■ **What you will do**: Scan the records below for the string "November" and return every line where it appears.

Document understanding data
===

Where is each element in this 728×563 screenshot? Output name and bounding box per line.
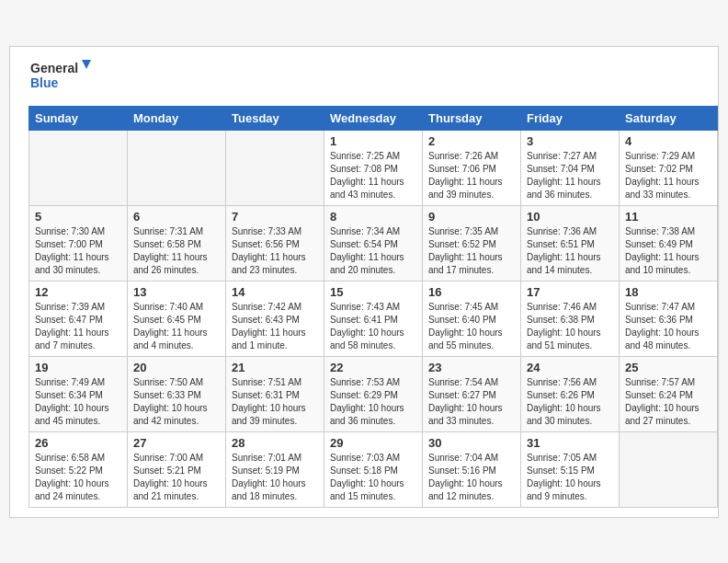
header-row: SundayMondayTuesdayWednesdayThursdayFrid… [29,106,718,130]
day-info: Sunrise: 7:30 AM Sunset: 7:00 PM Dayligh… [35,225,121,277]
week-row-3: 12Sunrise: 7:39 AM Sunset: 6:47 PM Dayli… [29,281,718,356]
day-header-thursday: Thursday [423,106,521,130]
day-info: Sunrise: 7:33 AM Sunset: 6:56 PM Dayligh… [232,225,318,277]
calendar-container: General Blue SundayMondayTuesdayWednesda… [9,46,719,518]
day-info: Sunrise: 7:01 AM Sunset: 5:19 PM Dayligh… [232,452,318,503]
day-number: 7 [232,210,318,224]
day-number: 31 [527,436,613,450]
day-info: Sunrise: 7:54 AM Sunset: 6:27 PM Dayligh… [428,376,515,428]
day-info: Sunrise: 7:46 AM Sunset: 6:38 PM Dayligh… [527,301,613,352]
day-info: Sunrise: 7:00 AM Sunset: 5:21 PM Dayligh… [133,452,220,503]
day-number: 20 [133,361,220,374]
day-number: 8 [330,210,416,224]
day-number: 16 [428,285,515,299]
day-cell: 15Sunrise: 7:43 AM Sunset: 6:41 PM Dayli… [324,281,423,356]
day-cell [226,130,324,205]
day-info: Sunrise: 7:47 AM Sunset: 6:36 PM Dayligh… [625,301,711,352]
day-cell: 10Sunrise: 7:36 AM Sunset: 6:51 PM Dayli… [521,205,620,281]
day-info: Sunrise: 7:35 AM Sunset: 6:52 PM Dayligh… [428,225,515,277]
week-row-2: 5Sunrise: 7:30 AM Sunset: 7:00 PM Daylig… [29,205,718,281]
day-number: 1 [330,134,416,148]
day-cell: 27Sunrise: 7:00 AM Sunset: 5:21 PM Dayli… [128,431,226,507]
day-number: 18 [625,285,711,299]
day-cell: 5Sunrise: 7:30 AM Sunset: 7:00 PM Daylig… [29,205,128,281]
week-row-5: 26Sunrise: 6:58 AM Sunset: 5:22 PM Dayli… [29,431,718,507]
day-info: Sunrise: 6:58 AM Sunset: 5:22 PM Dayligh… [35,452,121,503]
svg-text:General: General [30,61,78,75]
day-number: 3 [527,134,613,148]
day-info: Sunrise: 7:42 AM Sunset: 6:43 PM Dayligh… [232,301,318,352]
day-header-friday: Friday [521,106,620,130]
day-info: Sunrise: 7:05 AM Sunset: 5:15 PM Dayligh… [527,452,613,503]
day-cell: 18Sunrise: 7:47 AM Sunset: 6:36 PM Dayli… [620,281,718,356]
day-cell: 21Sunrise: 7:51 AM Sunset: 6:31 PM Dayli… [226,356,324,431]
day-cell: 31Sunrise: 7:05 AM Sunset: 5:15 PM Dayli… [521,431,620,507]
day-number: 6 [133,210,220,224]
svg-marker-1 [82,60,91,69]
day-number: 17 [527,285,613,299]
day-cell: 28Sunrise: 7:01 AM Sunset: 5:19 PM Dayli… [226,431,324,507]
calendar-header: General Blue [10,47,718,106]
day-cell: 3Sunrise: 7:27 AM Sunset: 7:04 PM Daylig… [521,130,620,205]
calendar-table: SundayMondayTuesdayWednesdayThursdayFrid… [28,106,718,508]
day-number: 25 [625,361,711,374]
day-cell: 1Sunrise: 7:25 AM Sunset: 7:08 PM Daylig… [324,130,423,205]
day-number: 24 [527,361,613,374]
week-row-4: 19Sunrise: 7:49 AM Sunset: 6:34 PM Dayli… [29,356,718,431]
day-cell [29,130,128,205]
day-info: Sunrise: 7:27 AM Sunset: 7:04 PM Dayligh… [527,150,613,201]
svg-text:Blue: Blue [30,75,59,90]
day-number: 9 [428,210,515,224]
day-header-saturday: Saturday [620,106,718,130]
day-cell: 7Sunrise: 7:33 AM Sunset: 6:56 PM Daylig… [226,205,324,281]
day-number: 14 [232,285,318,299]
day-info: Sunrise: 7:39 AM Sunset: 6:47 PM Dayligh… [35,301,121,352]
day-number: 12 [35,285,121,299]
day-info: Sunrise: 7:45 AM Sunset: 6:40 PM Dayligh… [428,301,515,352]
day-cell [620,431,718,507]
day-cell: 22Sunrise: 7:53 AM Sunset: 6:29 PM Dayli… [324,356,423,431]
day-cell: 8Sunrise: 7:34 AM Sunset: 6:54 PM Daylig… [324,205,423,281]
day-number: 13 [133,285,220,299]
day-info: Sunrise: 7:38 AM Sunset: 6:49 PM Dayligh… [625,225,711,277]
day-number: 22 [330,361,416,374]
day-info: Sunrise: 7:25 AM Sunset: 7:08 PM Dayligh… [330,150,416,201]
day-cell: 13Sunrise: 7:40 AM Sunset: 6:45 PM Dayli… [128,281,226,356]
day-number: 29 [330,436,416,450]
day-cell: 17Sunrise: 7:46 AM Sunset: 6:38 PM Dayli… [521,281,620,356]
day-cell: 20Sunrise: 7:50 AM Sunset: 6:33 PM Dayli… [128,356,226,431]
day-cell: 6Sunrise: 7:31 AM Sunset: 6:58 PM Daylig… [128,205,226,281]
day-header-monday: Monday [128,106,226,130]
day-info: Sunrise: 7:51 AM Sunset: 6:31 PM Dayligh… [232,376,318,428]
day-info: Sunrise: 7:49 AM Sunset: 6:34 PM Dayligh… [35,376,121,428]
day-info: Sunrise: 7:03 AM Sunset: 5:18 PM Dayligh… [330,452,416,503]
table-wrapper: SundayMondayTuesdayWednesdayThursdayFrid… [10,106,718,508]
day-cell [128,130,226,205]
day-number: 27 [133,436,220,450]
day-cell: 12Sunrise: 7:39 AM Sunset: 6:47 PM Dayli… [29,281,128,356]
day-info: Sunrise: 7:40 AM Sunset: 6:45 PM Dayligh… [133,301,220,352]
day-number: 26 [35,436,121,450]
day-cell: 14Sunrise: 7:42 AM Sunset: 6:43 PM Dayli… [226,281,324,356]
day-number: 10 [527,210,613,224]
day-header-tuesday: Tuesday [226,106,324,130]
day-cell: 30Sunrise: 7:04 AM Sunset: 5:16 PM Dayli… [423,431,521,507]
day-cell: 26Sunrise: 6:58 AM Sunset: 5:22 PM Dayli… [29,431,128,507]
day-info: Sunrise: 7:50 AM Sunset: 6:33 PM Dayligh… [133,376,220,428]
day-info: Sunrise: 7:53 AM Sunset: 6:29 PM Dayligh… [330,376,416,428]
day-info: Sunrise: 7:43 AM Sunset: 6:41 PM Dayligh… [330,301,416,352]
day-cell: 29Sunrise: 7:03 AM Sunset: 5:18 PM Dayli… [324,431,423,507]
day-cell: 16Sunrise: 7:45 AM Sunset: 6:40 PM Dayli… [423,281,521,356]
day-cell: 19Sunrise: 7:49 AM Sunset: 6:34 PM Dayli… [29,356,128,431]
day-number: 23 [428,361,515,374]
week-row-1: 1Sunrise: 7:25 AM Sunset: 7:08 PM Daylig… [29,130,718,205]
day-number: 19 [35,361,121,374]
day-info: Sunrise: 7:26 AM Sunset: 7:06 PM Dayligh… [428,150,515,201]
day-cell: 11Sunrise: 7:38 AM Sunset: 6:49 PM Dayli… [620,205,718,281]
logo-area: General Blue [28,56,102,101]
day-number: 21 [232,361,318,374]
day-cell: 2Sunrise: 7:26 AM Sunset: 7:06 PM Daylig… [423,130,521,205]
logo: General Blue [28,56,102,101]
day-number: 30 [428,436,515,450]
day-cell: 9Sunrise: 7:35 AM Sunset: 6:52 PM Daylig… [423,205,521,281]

===

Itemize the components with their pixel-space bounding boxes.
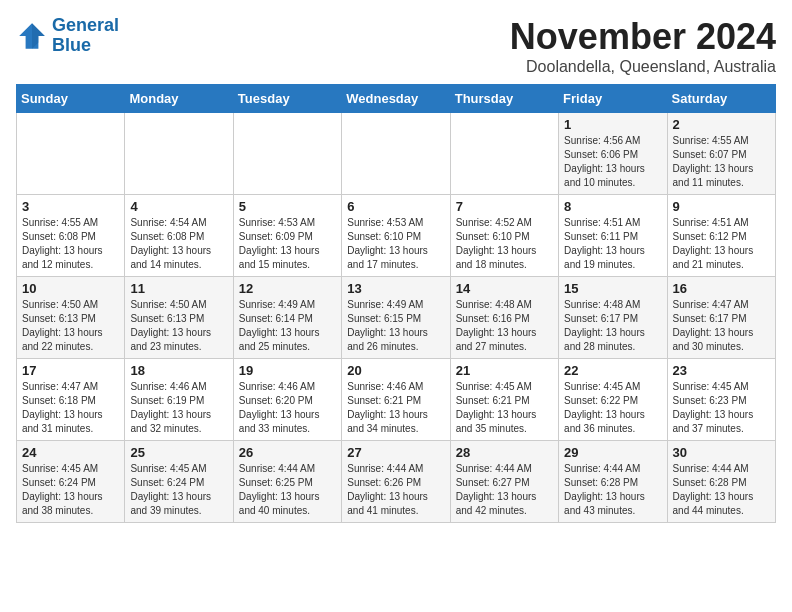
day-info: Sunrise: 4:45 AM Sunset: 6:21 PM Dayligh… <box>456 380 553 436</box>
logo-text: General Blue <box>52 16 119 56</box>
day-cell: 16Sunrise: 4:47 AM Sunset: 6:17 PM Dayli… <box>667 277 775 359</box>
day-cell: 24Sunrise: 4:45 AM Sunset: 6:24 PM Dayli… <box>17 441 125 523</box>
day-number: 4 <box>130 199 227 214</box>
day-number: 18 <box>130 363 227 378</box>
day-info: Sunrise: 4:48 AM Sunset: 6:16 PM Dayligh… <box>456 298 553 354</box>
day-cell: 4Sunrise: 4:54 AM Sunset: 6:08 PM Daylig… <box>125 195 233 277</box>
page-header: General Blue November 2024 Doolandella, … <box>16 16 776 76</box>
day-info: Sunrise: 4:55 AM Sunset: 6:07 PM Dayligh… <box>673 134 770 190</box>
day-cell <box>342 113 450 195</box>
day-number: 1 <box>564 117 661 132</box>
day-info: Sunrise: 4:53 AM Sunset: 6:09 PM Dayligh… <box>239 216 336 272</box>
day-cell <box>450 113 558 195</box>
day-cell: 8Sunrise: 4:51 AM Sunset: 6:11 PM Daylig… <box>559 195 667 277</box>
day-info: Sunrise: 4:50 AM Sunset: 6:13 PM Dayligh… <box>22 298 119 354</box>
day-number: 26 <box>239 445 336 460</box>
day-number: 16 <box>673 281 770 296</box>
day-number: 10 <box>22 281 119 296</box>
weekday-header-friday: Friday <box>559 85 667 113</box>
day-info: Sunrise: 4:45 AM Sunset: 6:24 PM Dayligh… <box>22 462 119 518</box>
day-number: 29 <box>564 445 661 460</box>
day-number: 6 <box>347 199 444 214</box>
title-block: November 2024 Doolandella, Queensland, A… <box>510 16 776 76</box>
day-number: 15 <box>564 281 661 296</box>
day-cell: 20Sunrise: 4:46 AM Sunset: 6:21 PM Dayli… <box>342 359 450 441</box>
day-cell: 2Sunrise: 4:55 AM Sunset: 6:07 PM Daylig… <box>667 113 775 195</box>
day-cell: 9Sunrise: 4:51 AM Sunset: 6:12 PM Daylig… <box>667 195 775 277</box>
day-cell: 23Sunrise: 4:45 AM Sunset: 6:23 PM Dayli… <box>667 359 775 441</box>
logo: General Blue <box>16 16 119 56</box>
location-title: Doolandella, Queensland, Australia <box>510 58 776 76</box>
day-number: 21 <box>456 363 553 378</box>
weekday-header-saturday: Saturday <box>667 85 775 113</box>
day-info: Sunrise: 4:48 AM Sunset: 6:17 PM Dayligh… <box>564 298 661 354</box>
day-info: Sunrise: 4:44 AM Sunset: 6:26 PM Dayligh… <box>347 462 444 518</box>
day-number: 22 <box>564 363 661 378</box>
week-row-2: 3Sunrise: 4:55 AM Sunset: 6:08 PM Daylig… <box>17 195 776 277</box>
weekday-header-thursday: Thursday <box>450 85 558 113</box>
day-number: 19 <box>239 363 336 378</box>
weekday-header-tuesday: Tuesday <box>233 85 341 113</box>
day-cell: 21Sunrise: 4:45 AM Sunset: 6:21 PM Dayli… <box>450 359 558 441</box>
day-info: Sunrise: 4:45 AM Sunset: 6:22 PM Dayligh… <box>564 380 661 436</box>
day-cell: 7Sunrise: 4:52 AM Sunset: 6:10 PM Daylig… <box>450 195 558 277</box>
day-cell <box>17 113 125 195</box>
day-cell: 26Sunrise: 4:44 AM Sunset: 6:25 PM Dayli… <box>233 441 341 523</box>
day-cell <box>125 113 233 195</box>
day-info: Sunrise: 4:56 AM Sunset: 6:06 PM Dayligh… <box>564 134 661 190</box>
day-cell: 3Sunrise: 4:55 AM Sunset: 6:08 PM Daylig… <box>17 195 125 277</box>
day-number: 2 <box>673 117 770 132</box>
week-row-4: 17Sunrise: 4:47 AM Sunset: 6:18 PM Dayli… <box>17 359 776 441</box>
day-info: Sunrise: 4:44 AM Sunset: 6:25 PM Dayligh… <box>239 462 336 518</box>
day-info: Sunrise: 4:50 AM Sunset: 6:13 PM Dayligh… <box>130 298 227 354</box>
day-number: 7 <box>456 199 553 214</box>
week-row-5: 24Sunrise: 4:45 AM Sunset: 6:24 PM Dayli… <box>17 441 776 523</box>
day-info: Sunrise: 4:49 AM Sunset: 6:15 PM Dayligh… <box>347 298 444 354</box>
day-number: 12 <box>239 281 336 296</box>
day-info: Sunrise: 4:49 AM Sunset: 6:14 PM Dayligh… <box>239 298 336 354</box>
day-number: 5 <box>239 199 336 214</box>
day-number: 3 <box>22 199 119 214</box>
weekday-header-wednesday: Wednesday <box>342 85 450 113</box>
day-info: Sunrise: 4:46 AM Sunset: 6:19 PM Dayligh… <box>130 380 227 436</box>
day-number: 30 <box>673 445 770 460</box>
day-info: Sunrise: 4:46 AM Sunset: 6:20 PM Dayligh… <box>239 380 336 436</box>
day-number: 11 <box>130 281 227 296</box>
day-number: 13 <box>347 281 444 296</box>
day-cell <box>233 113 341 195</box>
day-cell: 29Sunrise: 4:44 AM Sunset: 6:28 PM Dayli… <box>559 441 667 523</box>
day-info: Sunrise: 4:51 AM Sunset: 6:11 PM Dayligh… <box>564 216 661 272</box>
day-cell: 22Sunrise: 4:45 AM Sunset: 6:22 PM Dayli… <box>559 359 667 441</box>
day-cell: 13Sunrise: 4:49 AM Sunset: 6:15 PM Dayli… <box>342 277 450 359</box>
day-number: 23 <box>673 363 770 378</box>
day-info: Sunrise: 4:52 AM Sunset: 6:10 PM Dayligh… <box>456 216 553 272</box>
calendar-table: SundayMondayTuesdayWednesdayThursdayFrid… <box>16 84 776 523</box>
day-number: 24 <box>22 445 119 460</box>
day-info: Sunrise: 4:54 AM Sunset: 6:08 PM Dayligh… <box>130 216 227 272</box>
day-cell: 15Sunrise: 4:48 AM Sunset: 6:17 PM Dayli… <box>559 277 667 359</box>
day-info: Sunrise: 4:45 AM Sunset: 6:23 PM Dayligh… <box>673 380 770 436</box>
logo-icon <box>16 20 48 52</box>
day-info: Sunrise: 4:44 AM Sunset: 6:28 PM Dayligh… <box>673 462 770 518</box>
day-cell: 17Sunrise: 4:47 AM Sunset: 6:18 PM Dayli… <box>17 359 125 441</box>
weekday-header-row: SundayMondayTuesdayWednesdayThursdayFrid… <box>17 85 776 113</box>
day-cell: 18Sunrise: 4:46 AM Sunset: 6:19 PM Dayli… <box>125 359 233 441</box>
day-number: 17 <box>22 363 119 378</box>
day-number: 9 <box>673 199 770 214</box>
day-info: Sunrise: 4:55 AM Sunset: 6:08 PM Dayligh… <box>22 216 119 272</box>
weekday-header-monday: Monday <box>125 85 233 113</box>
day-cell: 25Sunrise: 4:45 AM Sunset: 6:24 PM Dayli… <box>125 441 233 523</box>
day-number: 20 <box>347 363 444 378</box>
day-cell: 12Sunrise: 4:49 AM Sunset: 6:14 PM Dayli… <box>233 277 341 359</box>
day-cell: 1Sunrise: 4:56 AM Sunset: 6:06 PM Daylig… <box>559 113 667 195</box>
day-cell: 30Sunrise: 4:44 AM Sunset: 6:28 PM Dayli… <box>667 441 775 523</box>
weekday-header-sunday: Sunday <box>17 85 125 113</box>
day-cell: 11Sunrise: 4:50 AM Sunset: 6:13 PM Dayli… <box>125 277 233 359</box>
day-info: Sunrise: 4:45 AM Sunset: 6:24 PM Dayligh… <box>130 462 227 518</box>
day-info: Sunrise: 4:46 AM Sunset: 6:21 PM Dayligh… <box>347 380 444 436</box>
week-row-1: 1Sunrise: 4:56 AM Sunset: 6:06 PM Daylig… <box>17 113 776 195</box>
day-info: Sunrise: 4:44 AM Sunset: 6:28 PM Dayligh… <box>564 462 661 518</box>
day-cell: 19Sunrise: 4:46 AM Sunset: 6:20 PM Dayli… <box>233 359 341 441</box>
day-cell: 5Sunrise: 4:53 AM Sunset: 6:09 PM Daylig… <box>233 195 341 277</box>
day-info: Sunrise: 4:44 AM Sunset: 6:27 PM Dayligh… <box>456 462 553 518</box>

===

■ **Solution to the exercise**:
page-header: General Blue November 2024 Doolandella, … <box>16 16 776 76</box>
title-block: November 2024 Doolandella, Queensland, A… <box>510 16 776 76</box>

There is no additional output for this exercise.